Show HN: Send your items worldwide with travelers or make money while traveling - cargo2share
https://cargo2share.com/
======
justin_vanw
And then you go to Prison in $COUNTRY.

This idea:

1: Only makes sense in the first place as a way to avoid VAT and other
tariffs, and so eventually you will get shut down and prosecuted, this is
literally smuggling.

2: Certainly going to be used to move around _very bad things_.

3: In the extremely unlikely chance that people don't go to prison for the
various crimes this either requires or encourages, and this idea takes off,
Airlines will respond by finding ways to prevent it from working. That 'extra
space' in your bag is currently being sold, or the airline is saving money on
fuel. They have a huge financial interest in shutting this down.

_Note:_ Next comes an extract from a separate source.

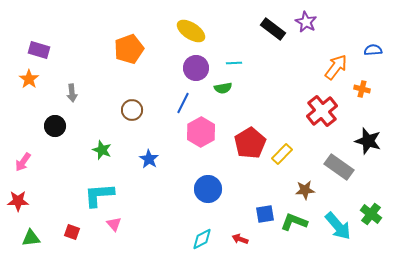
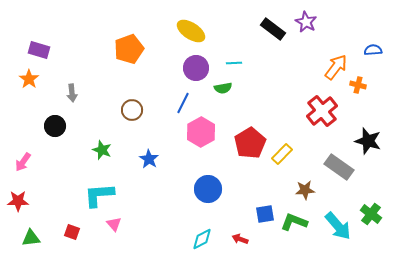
orange cross: moved 4 px left, 4 px up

If I were a country with people smuggling in, say, macbooks in this way, I
would just confiscate any unopened macbook that came through the airport. In
most cases people would appeal the confiscation and the macbook would be
returned, but how many macbooks have to be held for good before it is foolish
to use this service?

This will never work and it is a very stupid thing to try. Even attempting
this requires the people carrying items to lie to airport security and
customs, every single time (did you pack everything yourself? Were you given
any packages to carry for another person?)

OMG this is dumb.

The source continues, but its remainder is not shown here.